Transcribed page contents

══════════

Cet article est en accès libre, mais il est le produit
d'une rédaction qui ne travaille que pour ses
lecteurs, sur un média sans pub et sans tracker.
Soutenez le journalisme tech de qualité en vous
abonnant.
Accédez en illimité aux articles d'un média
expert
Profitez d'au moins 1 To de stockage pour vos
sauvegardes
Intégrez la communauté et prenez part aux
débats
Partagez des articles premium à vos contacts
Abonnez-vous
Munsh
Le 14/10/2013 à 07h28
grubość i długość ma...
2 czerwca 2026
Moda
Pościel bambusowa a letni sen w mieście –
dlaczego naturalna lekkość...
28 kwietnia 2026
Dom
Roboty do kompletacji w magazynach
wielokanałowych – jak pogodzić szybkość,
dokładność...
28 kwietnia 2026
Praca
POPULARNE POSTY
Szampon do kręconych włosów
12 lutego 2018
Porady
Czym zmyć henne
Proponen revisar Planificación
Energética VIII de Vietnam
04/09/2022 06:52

══════════

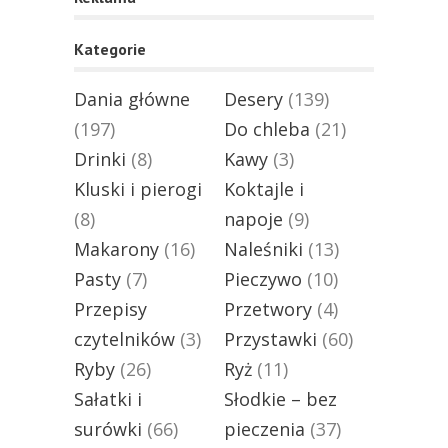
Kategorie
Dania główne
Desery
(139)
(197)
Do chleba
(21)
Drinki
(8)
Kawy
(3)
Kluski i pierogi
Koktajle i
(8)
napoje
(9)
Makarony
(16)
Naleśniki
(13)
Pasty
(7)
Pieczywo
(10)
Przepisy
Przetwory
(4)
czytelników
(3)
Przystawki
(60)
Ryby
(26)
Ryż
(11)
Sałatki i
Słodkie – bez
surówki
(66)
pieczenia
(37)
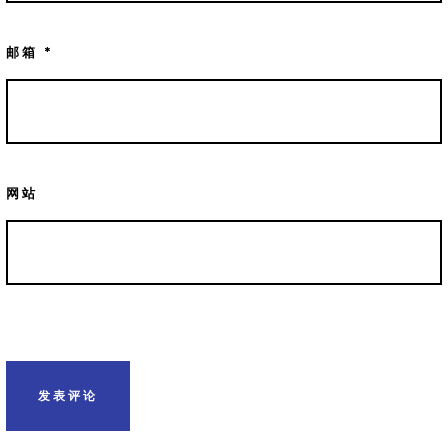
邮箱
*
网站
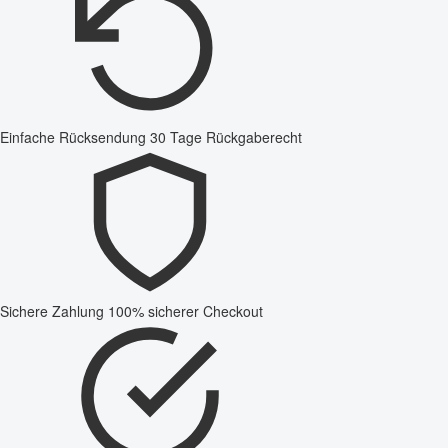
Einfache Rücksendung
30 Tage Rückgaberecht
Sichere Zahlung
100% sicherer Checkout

══════════

§ Work required
Your reply should hold every line from the data that contains "média", copied in full.

§ Answer area
lecteurs, sur un média sans pub et sans tracker.
Accédez en illimité aux articles d'un média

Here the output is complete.